Results and Discussion
Candida auris is identified as a multi-drug resistant pathogen that cause mild to severe diseases in humans. It showed resistant against major antifungal drugs. It is also misidentified by many clinical laboratories because of usage of phenotypically based methods of identification. Candida auris is hard to identify and isolate as it resembles with other species of fungus. This study proposed molecular based method to identify Candida auris by using PCR and real-time PCR assay.

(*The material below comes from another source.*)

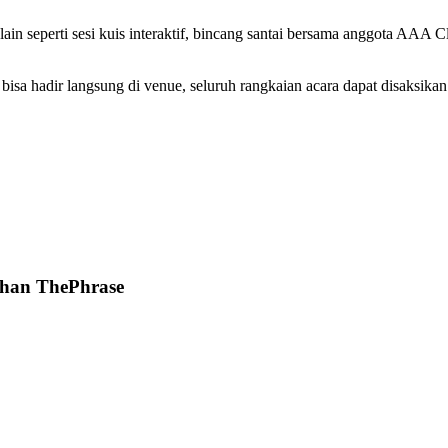
ain seperti sesi kuis interaktif, bincang santai bersama anggota AAA 
 bisa hadir langsung di venue, seluruh rangkaian acara dapat disaksika
lihan ThePhrase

Specific primers were used for identification of Candida auris and other isolates. Two primers (CauF and CauR) were specially used for 163 base pairs long PCR product of Candida auris. In Candida auris most specific Polymerase Chain Reaction and real-time PCR assays, all 44 isolates of Candida auris were showed 163-bp-long PCR product which means 100% sensitivity and 100% specificity. Real time PCR assay also showed similar results. The LOD for this was set up at the level of nearly 10 CFU/reaction. Proficiency test confirmed the accuracy of test. In real time PCR technique that is specific to the Candida auris related species, PCR products were studied for 7 C. haemulonii isolates, 44 C. auris isolates, 6 C. duobushaemulonii isolates, and 6 C. lusitaniae isolates. This assay also showed 100% sensitivity and 100% specificity. The LOD for this assay was recognized at the level of about 1,000 CFU/reaction. Proficiency test panel of 46 isolates were confirmed the accuracy of test.